-------- Given data

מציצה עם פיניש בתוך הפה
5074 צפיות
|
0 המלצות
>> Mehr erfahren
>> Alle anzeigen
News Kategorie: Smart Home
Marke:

----------------

**Aim of the task:** The records are to be duplicated in full, with every word kept exactly.

**Solution below:**
מציצה עם פיניש בתוך הפה
5074 צפיות
|
0 המלצות
>> Mehr erfahren
>> Alle anzeigen
News Kategorie: Smart Home
Marke:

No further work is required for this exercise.